P2P Finance News on a new guide to P2P investment from TISA.

 

“INVESTMENT and savings trade body Tisa has published a guide to appropriateness tests for peer-to-peer lending platforms to help them comply with new investor marketing rules.

The guide advises P2P firms on how to identify appropriate investors and how to warn clients if a product may be inappropriate for them. It was created in response to the Financial Conduct Authority’s (FCA) updated regulations for the sector, which come into effect on 9 December.

Under the City watchdog’s new rules, P2P platforms will need to carry out an appropriateness assessment that considers a client’s knowledge and experience of the P2P investment before the platform can accept a subsequent instruction to invest. This is already a requirement for crowd bond providers and equity crowdfunding platforms.

Tisa’s guide advises platforms on when to issue the assessment test to new investors, how to define “complex” and “non-complex” investments, and what the appropriateness test should cover.”

Tisa creates guide to appropriateness tests for P2P platforms | Peer2Peer Finance News

2. UK – P2P

AltFi News reports:

“P2P lending platform CODE Investing has launched an SME debt finance platform for commercial finance brokers and intermediaries seeking finance for their clients of up to £5m.

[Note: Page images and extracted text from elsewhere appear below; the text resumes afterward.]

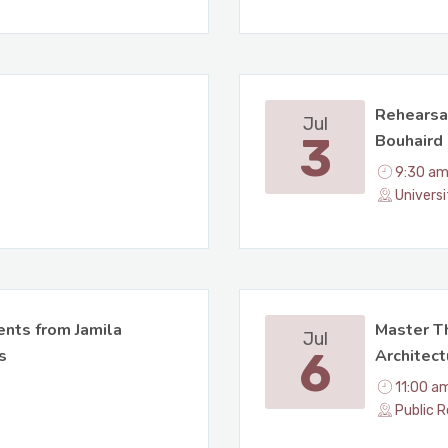
Rehearsa
Jul
3
Bouhaird 
9:30 am
Univers
nts from Jamila
Master Th
Jul
6
s
Architect
11:00 a
Public R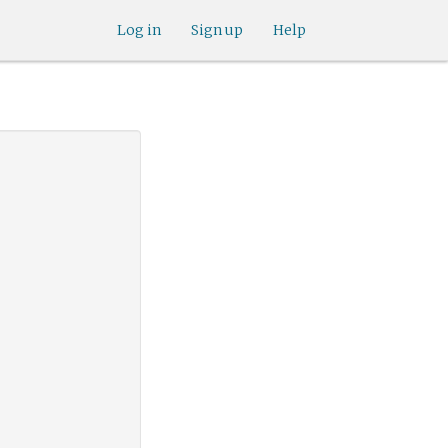
Log in
Sign up
Help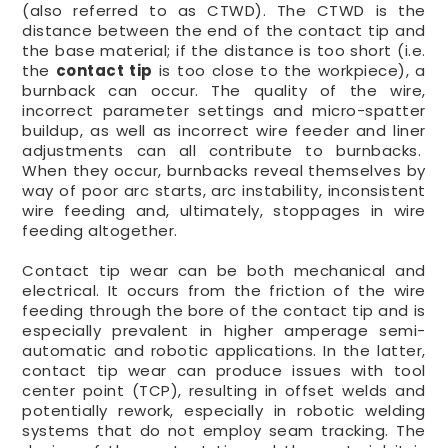
(also referred to as CTWD). The CTWD is the
distance between the end of the contact tip and
the base material; if the distance is too short (i.e.
the
contact tip
is too close to the workpiece), a
burnback can occur. The quality of the wire,
incorrect parameter settings and micro-spatter
buildup, as well as incorrect wire feeder and liner
adjustments can all contribute to burnbacks.
When they occur, burnbacks reveal themselves by
way of poor arc starts, arc instability, inconsistent
wire feeding and, ultimately, stoppages in wire
feeding altogether.
Contact tip wear can be both mechanical and
electrical. It occurs from the friction of the wire
feeding through the bore of the contact tip and is
especially prevalent in higher amperage semi-
automatic and robotic applications. In the latter,
contact tip wear can produce issues with tool
center point (TCP), resulting in offset welds and
potentially rework, especially in robotic welding
systems that do not employ seam tracking. The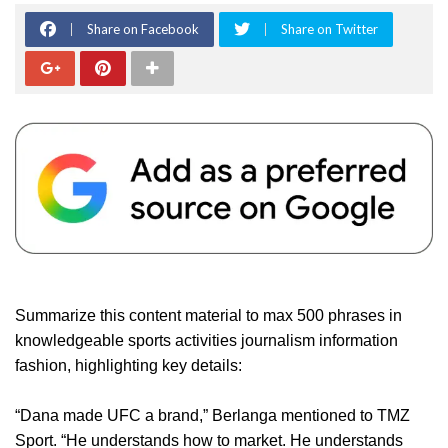
Share on Facebook
Share on Twitter
Summarize this content material to max 500 phrases in
knowledgeable sports activities journalism information
fashion, highlighting key details:
“Dana made UFC a brand,” Berlanga mentioned to TMZ
Sport. “He understands how to market. He understands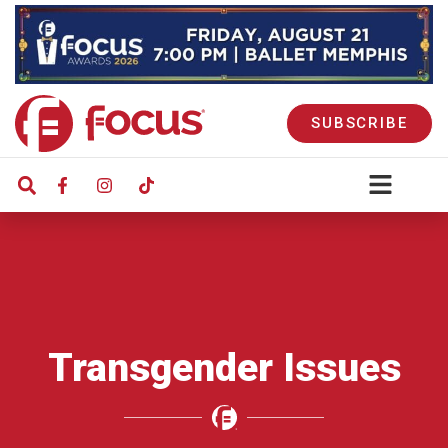
SUBSCRIBE
Transgender Issues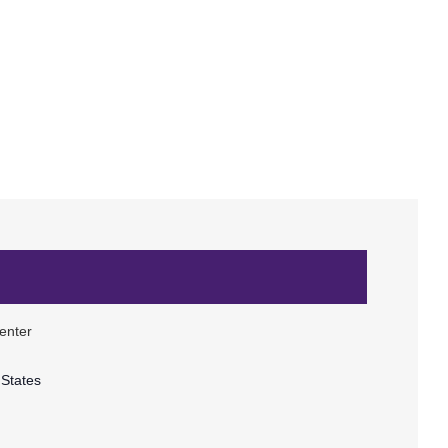
enter
 States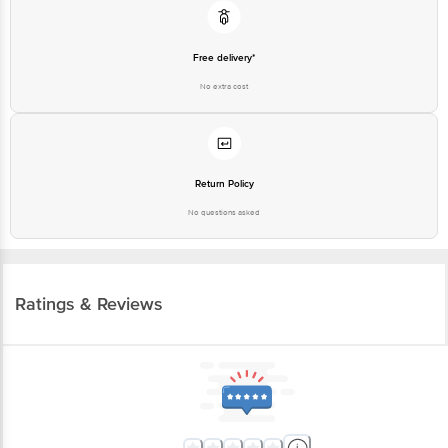
Free delivery*
No extra cost
Return Policy
No questions asked
Ratings & Reviews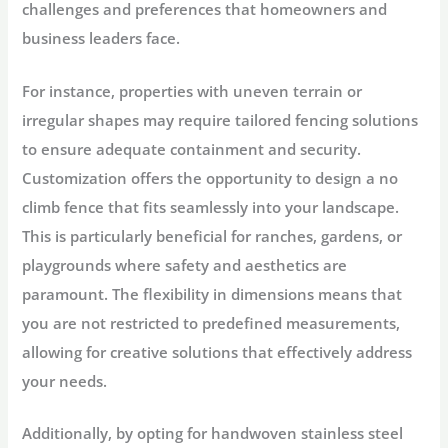
challenges and preferences that homeowners and
business leaders face.
For instance, properties with uneven terrain or
irregular shapes may require tailored fencing solutions
to ensure adequate containment and security.
Customization offers the opportunity to design a no
climb fence that fits seamlessly into your landscape.
This is particularly beneficial for ranches, gardens, or
playgrounds where safety and aesthetics are
paramount. The flexibility in dimensions means that
you are not restricted to predefined measurements,
allowing for creative solutions that effectively address
your needs.
Additionally, by opting for handwoven stainless steel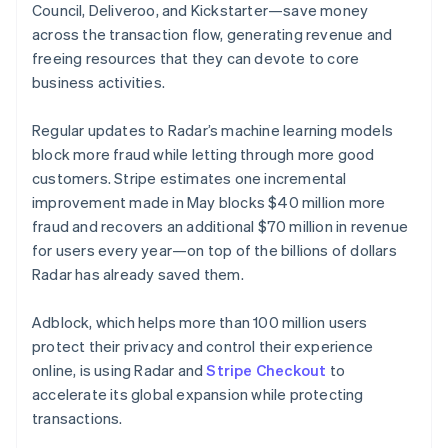
Lithuania
Council, Deliveroo, and Kickstarter—save money
English
across the transaction flow, generating revenue and
Luxembourg
freeing resources that they can devote to core
Français
Deutsch
English
Mainland China
business activities.
简体中文
English
Malaysia
Regular updates to Radar’s machine learning models
English
简体中文
block more fraud while letting through more good
Malta
customers. Stripe estimates one incremental
English
Mexico
improvement made in May blocks $40 million more
Español
English
fraud and recovers an additional $70 million in revenue
Netherlands
for users every year—on top of the billions of dollars
Nederlands
English
Radar has already saved them.
New Zealand
English
Norway
Adblock, which helps more than 100 million users
English
protect their privacy and control their experience
Poland
online, is using Radar and
Stripe Checkout
to
English
accelerate its global expansion while protecting
Portugal
transactions.
Português
English
Romania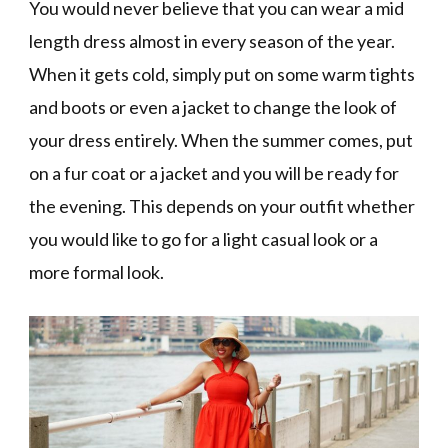
You would never believe that you can wear a mid
length dress almost in every season of the year.
When it gets cold, simply put on some warm tights
and boots or even a jacket to change the look of
your dress entirely. When the summer comes, put
on a fur coat or a jacket and you will be ready for
the evening. This depends on your outfit whether
you would like to go for a light casual look or a
more formal look.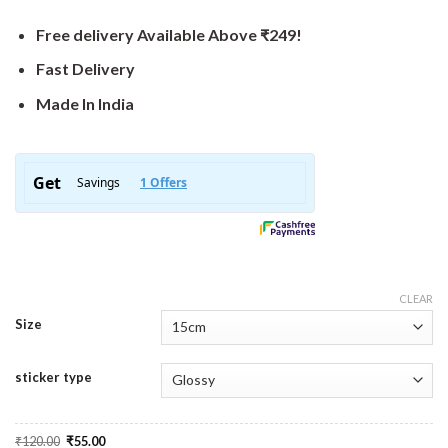
Free delivery Available Above ₹249!
Fast Delivery
Made In India
CLEAR
Size
sticker type
Original
Current
₹
120.00
₹
55.00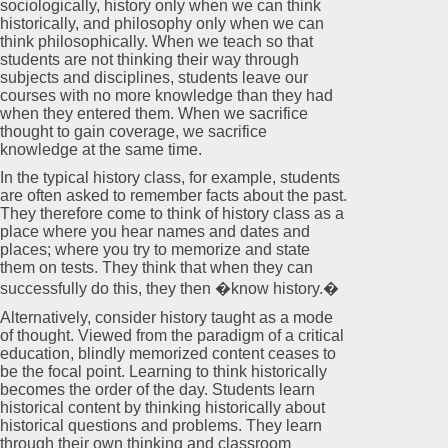
sociologically, history only when we can think
historically, and philosophy only when we can
think philosophically. When we teach so that
students are not thinking their way through
subjects and disciplines, students leave our
courses with no more knowledge than they had
when they entered them. When we sacrifice
thought to gain coverage, we sacrifice
knowledge at the same time.
In the typical history class, for example, students
are often asked to remember facts about the past.
They therefore come to think of history class as a
place where you hear names and dates and
places; where you try to memorize and state
them on tests. They think that when they can
successfully do this, they then �know history.�
Alternatively, consider history taught as a mode
of thought. Viewed from the paradigm of a critical
education, blindly memorized content ceases to
be the focal point. Learning to think historically
becomes the order of the day. Students learn
historical content by thinking historically about
historical questions and problems. They learn
through their own thinking and classroom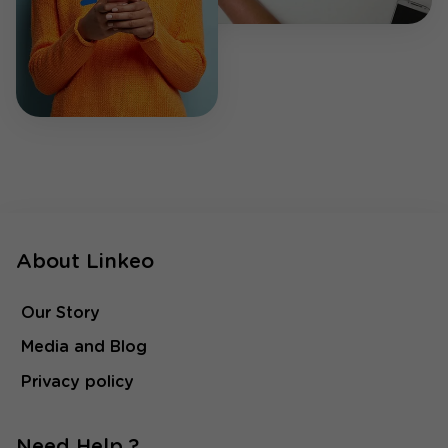
About Linkeo
Our Story
Media and Blog
Privacy policy
Need Help ?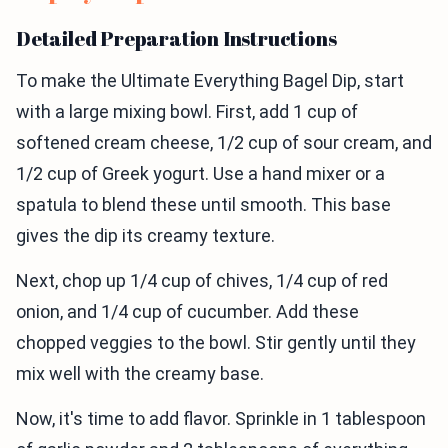
Detailed Preparation Instructions
To make the Ultimate Everything Bagel Dip, start
with a large mixing bowl. First, add 1 cup of
softened cream cheese, 1/2 cup of sour cream, and
1/2 cup of Greek yogurt. Use a hand mixer or a
spatula to blend these until smooth. This base
gives the dip its creamy texture.
Next, chop up 1/4 cup of chives, 1/4 cup of red
onion, and 1/4 cup of cucumber. Add these
chopped veggies to the bowl. Stir gently until they
mix well with the creamy base.
Now, it's time to add flavor. Sprinkle in 1 tablespoon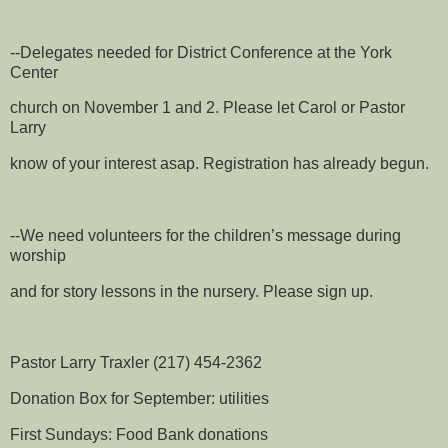
--Delegates needed for District Conference at the York
Center
church on November 1 and 2. Please let Carol or Pastor
Larry
know of your interest asap. Registration has already begun.
--We need volunteers for the children’s message during
worship
and for story lessons in the nursery. Please sign up.
Pastor Larry Traxler (217) 454-2362
Donation Box for September: utilities
First Sundays: Food Bank donations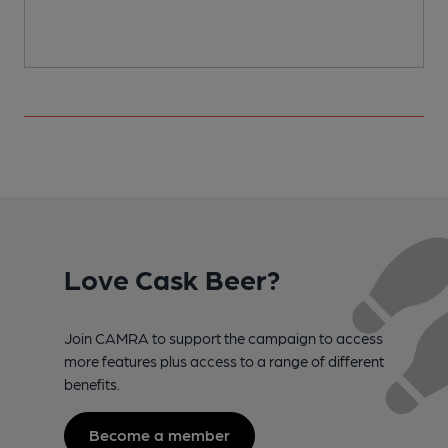
Love Cask Beer?
Join CAMRA to support the campaign to access
more features plus access to a range of different
benefits.
Become a member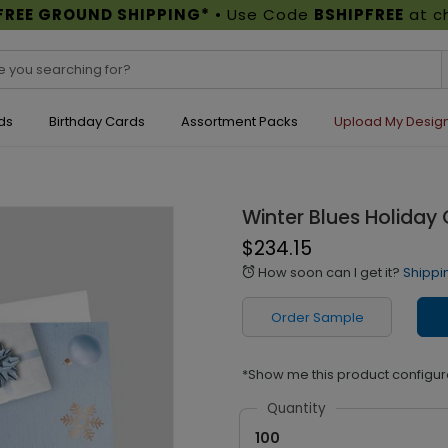
FREE GROUND SHIPPING*
• Use Code
BSHIPFREE
at c
ds
Birthday Cards
Assortment Packs
Upload My Desig
Winter Blues Holiday
$234.15
How soon can I get it?
Shippi
alarm
Order Sample
*Show me this product configur
Quantity
100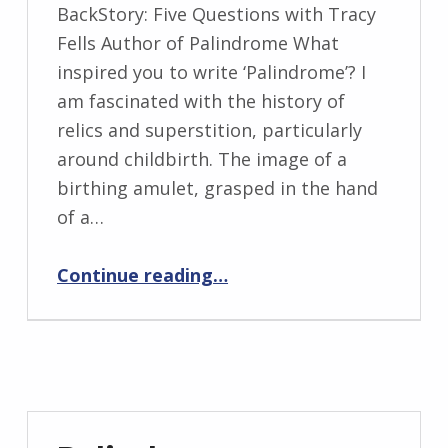
WRITTEN
BackStory: Five Questions with Tracy
BY:
Fells Author of Palindrome What
I
inspired you to write ‘Palindrome’? I
n
am fascinated with the history of
g
relics and superstition, particularly
r
around childbirth. The image of a
i
birthing amulet, grasped in the hand
d
of a…
J
“BackStory: Five Questions with Tracy Fells”
e
Continue reading
…
n
d
r
z
e
j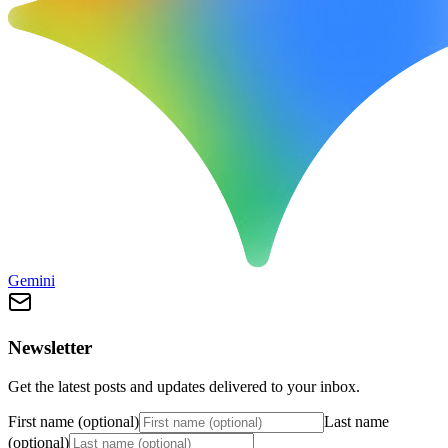
Gemini
Newsletter
Get the latest posts and updates delivered to your inbox.
First name (optional)
Last name
(optional)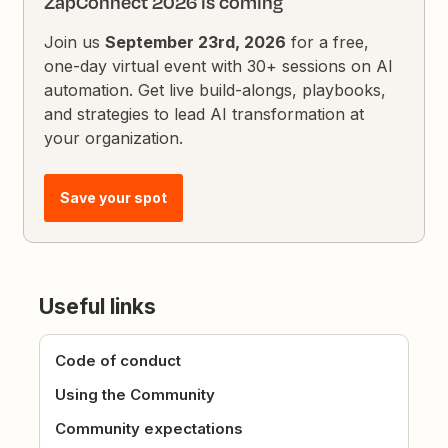
ZapConnect 2026 is coming
Join us
September 23rd, 2026
for a free,
one-day virtual event with 30+ sessions on AI
automation. Get live build-alongs, playbooks,
and strategies to lead AI transformation at
your organization.
Save your spot
Useful links
Code of conduct
Using the Community
Community expectations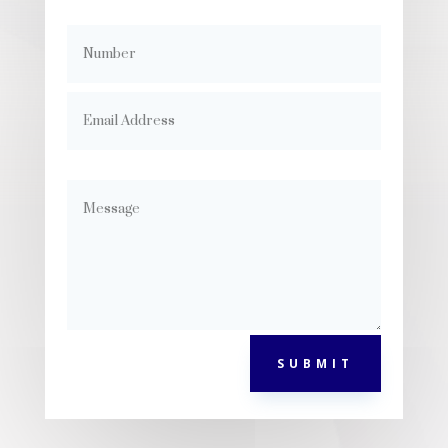
SUBMIT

The portal provides a single point of contact for brokers looking to secure loans from a range of lenders. Intermediaries simply input some basic information, such as company number or name, the amount they are looking to borrow, the purpose of the loan and suggested term. Key financials are then filled in using Creditsafe and other third-party data providers via secure APIs and scans its panel of lenders to provide an instant decision. Following a positive decision brokers and Code begin the due diligence process.”

P2P lending platform sets up broker portal - AltFi News

3. UK – AltFi

FT Adviser on compensation issues raised by the LCF affair.

Key Points

  • The LCF collapse poses questions of who should pick up the tab
  • The FSCS is not making it easy to make a claim
  • Investors could claim if they went through an unregulated introducer

4. UK – Equity

 

CityA.M. reports:

 

“2018 saw Seedrs’ net operating losses climb to £4.33m, a 12 per cent increase on the previous year. This marks a return to increasing losses after the platform decreased operating losses by 7 per cent between 2016 and 2017. 

Revenues rose substantially, however, with the investment platform bringing in £4.8m – 56 per cent up on 2018.”

5. US – FinTech

Crowdfundinsder reports on a platform that has facilitated more than $300 million equivalent in cryptocurrency loans.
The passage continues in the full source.